Could you repeat the entries below exactly, but only from the line with "性理論に組み込んで宇宙は不" through the line with "rekan semeja dan", and without any picture?

Page-level text extractions:
☆ ☆ ☆ ☆
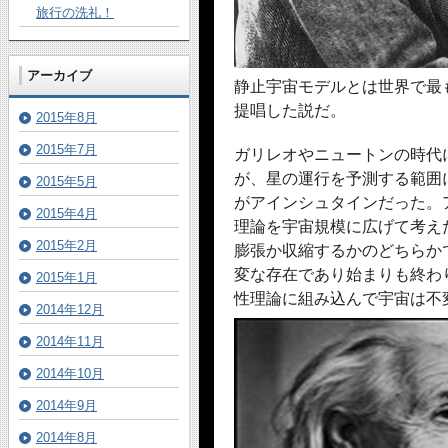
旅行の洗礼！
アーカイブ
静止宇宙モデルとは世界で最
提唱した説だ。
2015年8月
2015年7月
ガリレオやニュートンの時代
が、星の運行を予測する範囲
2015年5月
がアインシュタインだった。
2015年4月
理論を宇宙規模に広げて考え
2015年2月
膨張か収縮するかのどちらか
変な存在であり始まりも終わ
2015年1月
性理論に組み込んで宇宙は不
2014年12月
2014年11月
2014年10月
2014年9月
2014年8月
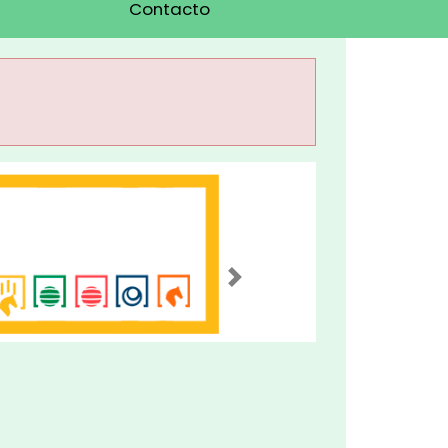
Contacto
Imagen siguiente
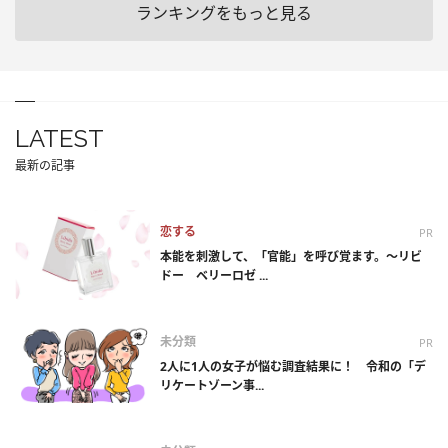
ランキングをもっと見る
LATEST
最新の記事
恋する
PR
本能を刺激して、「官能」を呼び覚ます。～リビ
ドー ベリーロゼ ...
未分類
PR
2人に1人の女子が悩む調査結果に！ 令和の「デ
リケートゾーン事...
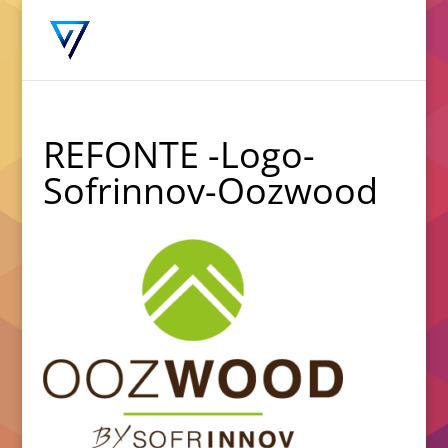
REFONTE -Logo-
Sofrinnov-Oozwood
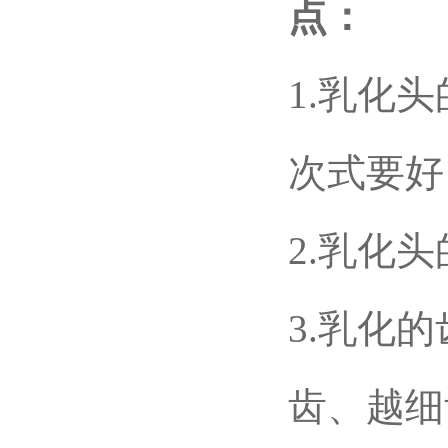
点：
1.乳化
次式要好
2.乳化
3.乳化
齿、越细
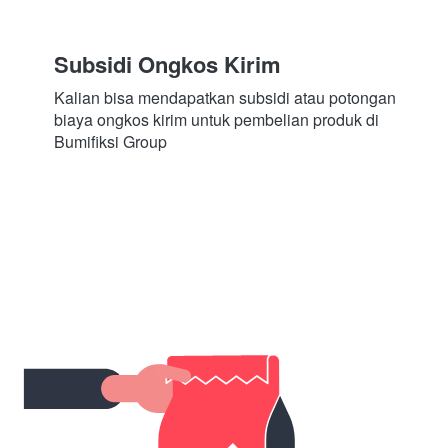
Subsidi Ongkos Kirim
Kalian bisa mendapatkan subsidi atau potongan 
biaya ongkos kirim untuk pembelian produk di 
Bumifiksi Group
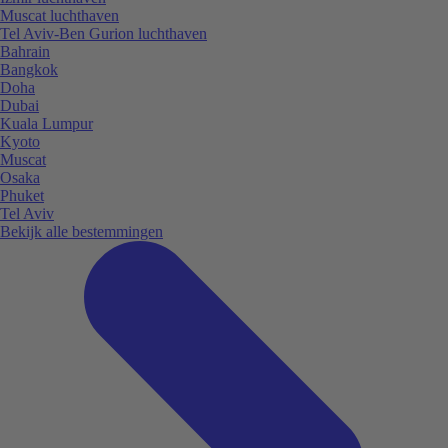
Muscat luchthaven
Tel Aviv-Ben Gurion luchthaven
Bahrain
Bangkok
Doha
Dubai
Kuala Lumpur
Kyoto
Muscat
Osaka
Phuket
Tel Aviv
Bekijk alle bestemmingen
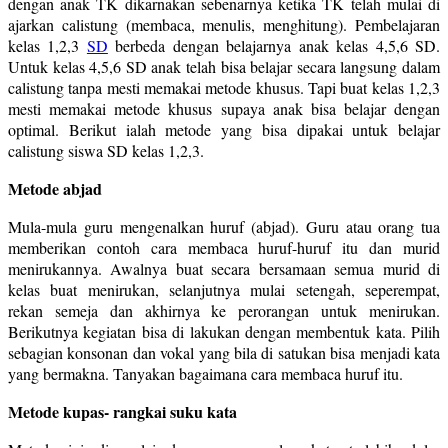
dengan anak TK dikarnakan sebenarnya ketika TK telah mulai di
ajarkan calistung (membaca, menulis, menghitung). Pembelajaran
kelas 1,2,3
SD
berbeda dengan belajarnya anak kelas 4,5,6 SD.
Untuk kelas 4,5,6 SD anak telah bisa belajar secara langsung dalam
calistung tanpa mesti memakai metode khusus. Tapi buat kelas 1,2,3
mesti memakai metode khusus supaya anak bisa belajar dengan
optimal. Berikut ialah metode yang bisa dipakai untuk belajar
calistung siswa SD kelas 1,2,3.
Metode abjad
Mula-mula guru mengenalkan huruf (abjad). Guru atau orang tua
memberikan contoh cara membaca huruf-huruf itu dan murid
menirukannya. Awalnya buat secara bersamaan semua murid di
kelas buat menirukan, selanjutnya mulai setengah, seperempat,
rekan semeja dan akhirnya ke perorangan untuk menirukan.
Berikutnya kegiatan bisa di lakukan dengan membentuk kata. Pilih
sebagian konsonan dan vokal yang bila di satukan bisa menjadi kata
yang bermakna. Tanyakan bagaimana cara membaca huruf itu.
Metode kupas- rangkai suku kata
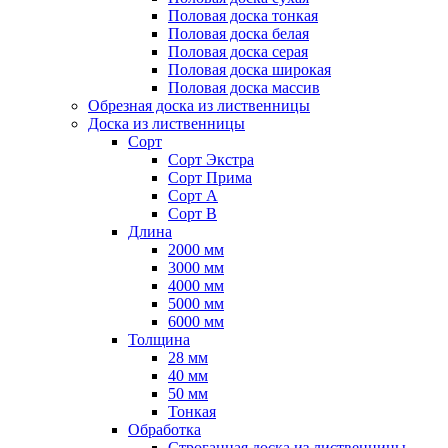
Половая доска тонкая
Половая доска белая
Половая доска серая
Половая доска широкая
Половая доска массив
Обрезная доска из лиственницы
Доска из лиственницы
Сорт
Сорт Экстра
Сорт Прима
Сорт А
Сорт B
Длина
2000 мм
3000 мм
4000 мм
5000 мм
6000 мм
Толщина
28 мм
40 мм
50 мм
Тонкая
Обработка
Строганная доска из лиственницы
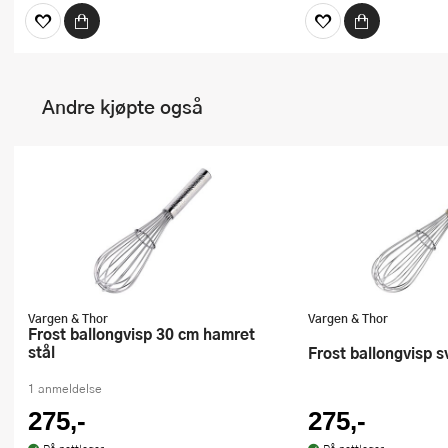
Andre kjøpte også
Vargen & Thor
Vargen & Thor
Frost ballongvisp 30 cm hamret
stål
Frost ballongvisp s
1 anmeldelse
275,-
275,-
☆ ☆ ☆ ☆
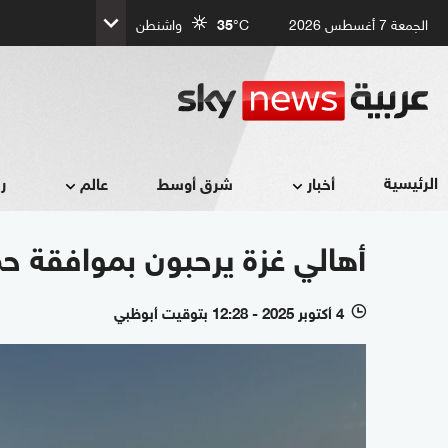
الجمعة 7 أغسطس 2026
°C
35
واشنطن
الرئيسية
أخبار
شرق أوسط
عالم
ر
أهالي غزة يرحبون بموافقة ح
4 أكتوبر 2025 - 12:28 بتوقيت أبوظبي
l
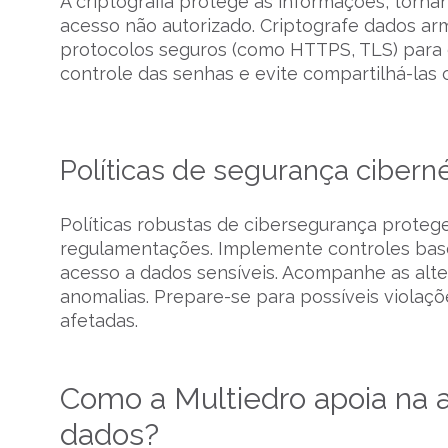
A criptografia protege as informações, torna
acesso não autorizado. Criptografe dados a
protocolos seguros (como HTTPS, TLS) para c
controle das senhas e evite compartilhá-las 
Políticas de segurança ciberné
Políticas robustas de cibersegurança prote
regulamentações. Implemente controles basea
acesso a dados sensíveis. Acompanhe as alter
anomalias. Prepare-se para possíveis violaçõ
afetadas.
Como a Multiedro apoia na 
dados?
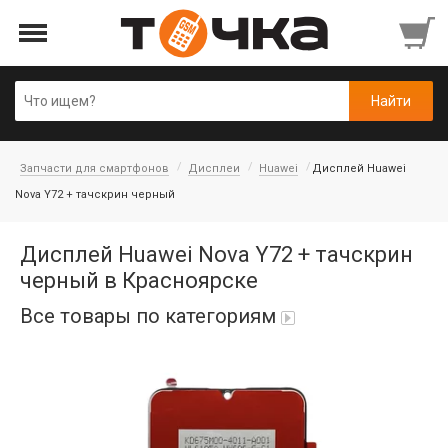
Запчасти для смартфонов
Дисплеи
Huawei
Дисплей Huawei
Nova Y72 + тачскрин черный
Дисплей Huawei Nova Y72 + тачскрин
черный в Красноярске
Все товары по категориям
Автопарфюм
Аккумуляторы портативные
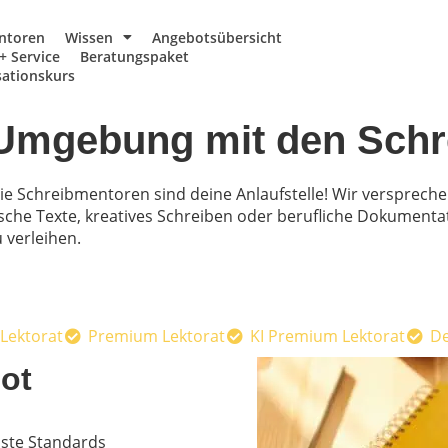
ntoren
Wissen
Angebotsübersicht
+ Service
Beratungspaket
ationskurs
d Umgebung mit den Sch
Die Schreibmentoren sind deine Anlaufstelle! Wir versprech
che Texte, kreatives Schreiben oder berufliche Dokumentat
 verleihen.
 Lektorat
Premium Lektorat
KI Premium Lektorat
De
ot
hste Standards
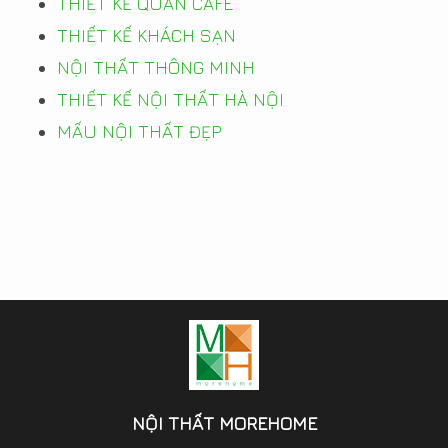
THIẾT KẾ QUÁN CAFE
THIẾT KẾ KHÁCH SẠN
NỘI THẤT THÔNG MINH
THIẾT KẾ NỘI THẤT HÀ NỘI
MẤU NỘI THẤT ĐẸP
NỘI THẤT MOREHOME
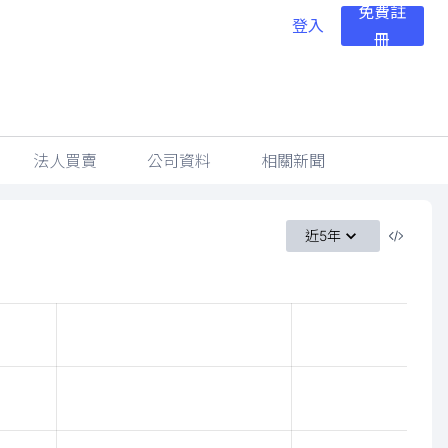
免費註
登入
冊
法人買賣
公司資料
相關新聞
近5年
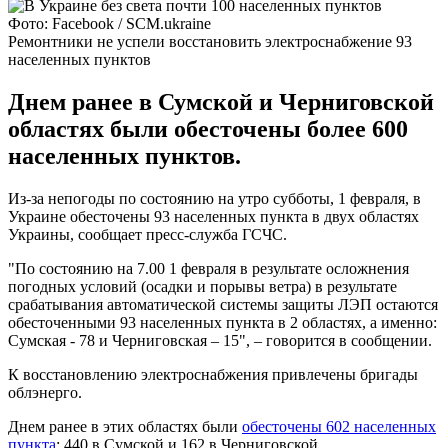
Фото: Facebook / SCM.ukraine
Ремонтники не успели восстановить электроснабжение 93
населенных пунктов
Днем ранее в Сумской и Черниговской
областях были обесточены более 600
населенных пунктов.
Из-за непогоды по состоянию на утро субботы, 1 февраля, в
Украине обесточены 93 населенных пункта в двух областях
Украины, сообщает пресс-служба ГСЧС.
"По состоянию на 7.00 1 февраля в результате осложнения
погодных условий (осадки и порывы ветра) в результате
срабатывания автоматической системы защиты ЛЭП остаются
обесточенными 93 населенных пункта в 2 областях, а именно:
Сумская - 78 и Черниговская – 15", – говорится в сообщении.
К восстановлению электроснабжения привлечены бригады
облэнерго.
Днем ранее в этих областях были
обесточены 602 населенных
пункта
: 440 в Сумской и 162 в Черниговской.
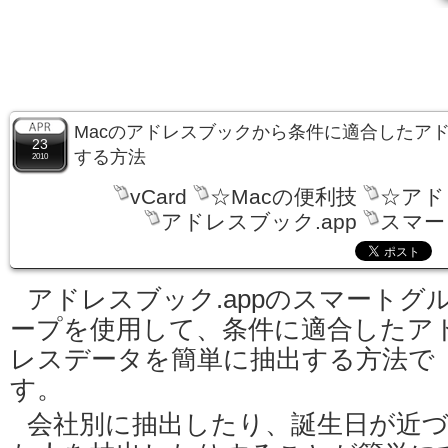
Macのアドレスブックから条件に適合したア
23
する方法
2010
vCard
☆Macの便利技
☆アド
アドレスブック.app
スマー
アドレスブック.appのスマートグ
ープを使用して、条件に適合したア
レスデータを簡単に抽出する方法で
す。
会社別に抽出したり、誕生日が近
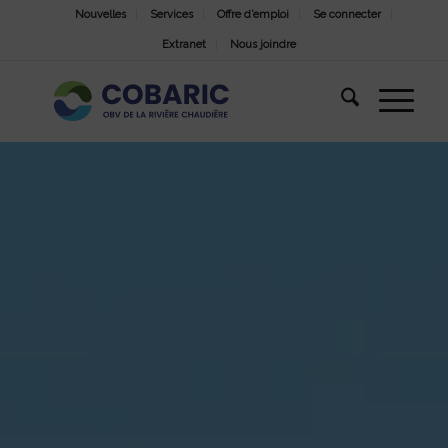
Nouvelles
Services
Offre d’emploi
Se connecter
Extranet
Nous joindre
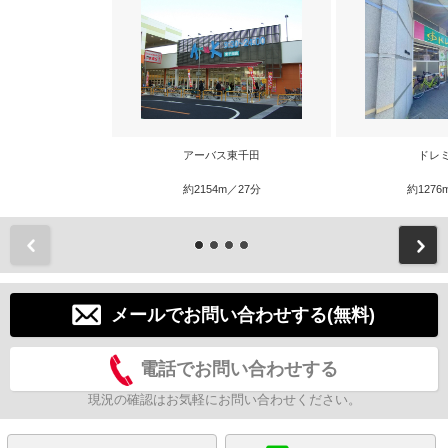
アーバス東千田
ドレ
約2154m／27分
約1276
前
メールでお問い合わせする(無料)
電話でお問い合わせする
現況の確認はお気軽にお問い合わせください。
☆ ☆ ☆ ☆
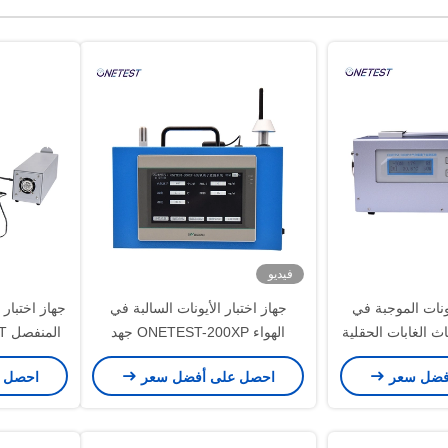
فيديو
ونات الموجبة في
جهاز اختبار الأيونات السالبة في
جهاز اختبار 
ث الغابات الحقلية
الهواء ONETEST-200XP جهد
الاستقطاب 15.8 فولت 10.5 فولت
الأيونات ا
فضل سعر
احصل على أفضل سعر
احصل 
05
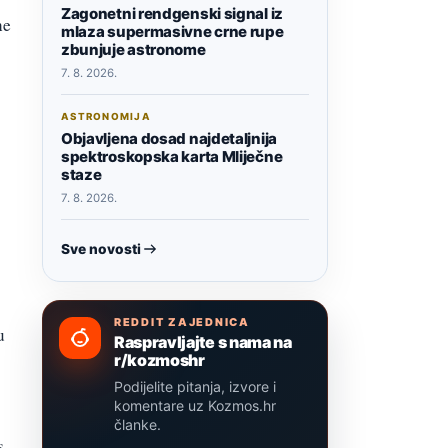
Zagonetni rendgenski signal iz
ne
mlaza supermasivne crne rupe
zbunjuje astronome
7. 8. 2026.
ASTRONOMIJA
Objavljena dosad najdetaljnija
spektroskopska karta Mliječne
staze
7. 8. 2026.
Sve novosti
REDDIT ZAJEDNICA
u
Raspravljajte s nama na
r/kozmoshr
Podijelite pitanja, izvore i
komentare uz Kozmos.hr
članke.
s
☆ ☆ ☆ ☆
Answer to this exercise:
性理論に組み込んで宇宙は不
2014年12月
2014年11月
2014年10月
2014年9月
2014年8月
Contacto
Imagen siguiente
ランキングをもっと見る
LATEST
最新の記事
恋する
PR
本能を刺激して、「官能」を呼び覚ます。～リビ
ドー ベリーロゼ ...
未分類
PR
2人に1人の女子が悩む調査結果に！ 令和の「デ
リケートゾーン事...
REFONTE -Logo-
Sofrinnov-Oozwood
点：
1.乳化
次式要好
2.乳化
3.乳化
齿、越细
Subsidi Ongkos Kirim
Kalian bisa mendapatkan subsidi atau potongan 
biaya ongkos kirim untuk pembelian produk di 
Bumifiksi Group
Muscat luchthaven
Tel Aviv-Ben Gurion luchthaven
Bahrain
Bangkok
Doha
Dubai
Kuala Lumpur
Kyoto
Muscat
Osaka
Phuket
Tel Aviv
Bekijk alle bestemmingen
dengan anak TK dikarnakan sebenarnya ketika TK telah mulai di
ajarkan calistung (membaca, menulis, menghitung). Pembelajaran
kelas 1,2,3
SD
berbeda dengan belajarnya anak kelas 4,5,6 SD.
Untuk kelas 4,5,6 SD anak telah bisa belajar secara langsung dalam
calistung tanpa mesti memakai metode khusus. Tapi buat kelas 1,2,3
mesti memakai metode khusus supaya anak bisa belajar dengan
optimal. Berikut ialah metode yang bisa dipakai untuk belajar
calistung siswa SD kelas 1,2,3.
Metode abjad
Mula-mula guru mengenalkan huruf (abjad). Guru atau orang tua
memberikan contoh cara membaca huruf-huruf itu dan murid
menirukannya. Awalnya buat secara bersamaan semua murid di
kelas buat menirukan, selanjutnya mulai setengah, seperempat,
rekan semeja dan akhirnya ke perorangan untuk menirukan.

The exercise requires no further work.